■ Aim of the exercise: Report each line of the records where "DMCA" occurs.

Information supplied below:

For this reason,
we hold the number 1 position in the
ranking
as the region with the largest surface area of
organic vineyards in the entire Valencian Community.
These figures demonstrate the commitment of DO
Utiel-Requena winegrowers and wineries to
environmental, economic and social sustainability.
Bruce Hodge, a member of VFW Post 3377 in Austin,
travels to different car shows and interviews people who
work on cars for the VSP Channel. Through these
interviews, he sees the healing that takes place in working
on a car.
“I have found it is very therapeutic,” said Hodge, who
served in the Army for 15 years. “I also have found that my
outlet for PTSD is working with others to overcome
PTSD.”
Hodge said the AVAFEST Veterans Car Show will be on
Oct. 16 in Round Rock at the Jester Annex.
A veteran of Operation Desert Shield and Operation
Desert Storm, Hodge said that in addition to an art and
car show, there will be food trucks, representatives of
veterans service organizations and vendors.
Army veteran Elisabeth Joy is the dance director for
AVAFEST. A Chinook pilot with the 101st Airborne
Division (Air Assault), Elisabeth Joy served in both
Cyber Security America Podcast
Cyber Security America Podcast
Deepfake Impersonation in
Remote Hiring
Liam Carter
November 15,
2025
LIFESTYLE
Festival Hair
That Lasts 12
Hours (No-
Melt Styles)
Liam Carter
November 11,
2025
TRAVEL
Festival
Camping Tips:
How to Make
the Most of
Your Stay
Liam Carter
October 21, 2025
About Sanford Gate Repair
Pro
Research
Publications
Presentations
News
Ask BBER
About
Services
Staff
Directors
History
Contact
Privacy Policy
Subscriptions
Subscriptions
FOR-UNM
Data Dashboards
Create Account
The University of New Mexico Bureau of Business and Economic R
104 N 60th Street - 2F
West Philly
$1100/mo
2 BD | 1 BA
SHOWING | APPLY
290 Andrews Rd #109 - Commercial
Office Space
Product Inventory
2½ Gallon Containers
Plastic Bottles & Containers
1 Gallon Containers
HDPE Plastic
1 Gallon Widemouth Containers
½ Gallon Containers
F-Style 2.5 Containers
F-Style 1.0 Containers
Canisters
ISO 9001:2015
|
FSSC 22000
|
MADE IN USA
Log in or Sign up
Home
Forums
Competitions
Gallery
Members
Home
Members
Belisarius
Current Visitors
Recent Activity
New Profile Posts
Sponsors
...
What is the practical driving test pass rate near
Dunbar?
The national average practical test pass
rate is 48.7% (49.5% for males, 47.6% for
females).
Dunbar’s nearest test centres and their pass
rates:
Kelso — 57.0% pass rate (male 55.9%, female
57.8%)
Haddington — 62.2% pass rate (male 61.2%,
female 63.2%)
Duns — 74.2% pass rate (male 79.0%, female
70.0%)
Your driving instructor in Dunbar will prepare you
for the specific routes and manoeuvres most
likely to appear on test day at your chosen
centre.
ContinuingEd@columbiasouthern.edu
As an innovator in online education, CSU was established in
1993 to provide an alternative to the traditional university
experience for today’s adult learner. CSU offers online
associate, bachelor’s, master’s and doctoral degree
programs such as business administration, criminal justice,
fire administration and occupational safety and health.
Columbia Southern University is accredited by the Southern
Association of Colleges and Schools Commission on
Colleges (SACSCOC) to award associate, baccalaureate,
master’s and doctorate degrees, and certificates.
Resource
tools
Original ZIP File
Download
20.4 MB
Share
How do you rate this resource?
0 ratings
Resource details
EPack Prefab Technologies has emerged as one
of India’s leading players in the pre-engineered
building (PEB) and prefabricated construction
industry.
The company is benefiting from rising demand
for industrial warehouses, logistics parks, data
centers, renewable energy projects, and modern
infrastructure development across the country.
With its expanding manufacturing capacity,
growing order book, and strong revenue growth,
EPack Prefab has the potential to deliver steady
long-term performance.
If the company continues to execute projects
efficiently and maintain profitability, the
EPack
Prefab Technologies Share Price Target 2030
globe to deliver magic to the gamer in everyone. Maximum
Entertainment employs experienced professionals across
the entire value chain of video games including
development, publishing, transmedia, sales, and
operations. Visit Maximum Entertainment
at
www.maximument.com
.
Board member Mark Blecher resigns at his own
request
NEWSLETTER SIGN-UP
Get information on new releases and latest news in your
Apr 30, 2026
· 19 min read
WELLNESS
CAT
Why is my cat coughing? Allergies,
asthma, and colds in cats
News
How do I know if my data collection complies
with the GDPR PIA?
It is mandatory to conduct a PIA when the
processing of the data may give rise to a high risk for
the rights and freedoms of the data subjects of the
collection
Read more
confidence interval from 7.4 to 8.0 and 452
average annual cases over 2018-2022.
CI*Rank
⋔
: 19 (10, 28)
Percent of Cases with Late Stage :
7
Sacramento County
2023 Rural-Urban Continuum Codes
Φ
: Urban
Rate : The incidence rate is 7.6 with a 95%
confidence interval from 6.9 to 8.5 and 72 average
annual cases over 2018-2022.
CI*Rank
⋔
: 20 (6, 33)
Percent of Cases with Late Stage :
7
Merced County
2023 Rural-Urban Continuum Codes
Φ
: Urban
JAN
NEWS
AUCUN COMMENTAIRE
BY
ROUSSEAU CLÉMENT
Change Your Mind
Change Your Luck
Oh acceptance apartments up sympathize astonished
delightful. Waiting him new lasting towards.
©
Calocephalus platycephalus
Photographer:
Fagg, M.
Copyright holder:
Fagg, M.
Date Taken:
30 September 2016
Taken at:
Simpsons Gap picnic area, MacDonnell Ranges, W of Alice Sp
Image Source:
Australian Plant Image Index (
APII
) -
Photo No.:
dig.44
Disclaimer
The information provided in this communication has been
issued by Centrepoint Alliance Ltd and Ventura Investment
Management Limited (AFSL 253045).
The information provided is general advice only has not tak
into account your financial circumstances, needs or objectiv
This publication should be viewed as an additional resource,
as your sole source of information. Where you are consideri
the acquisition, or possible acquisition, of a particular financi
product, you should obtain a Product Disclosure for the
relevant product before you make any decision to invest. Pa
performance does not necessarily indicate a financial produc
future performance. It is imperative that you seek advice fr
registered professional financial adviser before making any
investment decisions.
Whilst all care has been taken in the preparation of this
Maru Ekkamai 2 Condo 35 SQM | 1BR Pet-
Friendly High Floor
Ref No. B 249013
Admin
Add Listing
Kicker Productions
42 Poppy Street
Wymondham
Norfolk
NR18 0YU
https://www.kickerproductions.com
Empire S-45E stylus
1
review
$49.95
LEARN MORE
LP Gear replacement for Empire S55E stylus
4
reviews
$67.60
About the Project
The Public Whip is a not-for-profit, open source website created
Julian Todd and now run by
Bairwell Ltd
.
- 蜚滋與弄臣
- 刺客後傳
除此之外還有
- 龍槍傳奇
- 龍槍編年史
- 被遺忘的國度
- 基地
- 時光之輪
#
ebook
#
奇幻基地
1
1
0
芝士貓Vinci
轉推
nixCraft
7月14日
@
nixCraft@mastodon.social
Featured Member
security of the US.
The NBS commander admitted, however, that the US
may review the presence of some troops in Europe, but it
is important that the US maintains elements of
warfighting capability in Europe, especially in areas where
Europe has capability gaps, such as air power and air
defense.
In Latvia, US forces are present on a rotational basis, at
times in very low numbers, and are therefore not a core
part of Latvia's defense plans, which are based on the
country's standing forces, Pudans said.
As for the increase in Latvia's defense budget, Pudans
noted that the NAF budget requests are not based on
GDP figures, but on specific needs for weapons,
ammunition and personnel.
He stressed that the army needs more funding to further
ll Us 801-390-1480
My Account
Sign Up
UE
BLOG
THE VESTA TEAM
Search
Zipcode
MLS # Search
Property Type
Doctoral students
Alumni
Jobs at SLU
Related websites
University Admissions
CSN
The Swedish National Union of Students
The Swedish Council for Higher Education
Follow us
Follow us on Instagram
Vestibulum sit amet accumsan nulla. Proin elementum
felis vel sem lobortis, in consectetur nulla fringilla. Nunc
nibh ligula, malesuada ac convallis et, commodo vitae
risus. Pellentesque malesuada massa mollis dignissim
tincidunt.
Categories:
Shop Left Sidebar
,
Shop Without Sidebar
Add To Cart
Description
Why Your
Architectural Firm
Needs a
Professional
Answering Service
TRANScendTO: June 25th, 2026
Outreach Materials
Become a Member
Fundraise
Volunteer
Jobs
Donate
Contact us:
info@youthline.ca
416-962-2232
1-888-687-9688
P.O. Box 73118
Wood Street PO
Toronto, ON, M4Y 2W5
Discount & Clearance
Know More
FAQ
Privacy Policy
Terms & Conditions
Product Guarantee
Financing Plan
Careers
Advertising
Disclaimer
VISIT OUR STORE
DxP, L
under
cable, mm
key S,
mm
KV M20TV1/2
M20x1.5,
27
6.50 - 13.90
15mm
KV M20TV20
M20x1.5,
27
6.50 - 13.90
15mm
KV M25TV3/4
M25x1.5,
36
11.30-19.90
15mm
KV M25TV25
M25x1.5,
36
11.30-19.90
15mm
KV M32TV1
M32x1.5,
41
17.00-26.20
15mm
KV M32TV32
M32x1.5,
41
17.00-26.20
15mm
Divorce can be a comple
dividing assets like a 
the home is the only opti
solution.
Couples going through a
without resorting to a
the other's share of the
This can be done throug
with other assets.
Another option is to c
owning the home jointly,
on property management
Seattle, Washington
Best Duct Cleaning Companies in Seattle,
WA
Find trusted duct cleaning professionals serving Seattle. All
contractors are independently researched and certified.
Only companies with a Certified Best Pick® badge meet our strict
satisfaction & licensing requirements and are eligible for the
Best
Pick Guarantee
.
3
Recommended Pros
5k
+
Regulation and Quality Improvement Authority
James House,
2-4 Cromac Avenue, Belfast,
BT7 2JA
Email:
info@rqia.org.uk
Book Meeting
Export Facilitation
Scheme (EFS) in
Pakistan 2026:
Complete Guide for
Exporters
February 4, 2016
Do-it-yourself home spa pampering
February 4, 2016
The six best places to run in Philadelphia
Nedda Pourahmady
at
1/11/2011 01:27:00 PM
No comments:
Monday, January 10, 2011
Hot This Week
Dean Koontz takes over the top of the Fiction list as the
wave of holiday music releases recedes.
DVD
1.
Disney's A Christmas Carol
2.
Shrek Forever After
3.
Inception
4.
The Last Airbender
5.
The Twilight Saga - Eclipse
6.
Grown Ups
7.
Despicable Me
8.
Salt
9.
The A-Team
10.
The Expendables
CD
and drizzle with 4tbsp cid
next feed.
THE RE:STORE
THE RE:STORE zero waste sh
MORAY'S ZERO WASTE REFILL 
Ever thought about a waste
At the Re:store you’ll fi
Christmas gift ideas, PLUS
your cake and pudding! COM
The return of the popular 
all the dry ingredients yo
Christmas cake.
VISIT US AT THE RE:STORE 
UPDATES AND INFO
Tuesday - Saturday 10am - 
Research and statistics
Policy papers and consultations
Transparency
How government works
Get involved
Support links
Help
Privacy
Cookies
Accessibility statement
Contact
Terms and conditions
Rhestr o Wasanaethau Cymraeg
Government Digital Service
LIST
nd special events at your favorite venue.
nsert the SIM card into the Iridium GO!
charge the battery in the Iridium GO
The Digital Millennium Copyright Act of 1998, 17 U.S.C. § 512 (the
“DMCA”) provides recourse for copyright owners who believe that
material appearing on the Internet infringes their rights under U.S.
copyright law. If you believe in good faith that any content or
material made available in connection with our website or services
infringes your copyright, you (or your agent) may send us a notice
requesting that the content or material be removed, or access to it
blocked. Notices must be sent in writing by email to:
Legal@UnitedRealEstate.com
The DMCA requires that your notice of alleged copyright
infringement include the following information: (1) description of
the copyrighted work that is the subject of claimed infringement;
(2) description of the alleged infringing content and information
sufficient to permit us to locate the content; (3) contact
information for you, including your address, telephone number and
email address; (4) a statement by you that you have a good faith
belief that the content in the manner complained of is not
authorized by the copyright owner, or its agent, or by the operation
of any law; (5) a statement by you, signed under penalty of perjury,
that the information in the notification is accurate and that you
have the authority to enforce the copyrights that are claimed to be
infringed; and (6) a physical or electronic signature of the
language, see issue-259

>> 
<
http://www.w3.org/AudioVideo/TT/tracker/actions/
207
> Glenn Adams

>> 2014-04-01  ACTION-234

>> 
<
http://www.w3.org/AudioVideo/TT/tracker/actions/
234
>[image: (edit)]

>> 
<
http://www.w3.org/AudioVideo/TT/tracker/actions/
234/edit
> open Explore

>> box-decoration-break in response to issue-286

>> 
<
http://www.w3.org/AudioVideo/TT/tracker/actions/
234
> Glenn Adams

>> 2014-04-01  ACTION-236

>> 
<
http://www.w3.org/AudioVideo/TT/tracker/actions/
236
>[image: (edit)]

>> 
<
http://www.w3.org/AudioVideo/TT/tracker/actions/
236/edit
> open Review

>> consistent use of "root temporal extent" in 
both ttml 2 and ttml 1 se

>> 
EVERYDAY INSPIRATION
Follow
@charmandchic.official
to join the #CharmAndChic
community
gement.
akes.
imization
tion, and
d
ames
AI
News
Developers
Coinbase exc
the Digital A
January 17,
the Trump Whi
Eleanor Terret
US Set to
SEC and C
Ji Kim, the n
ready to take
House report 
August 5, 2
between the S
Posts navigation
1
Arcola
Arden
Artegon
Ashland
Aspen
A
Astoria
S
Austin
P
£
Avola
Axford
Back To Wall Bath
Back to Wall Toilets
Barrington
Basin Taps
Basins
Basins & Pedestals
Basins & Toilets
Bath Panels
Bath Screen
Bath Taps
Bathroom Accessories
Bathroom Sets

End of Information supplied.

■ Exercise solution:
“DMCA”) provides recourse for copyright owners who believe that
The DMCA requires that your notice of alleged copyright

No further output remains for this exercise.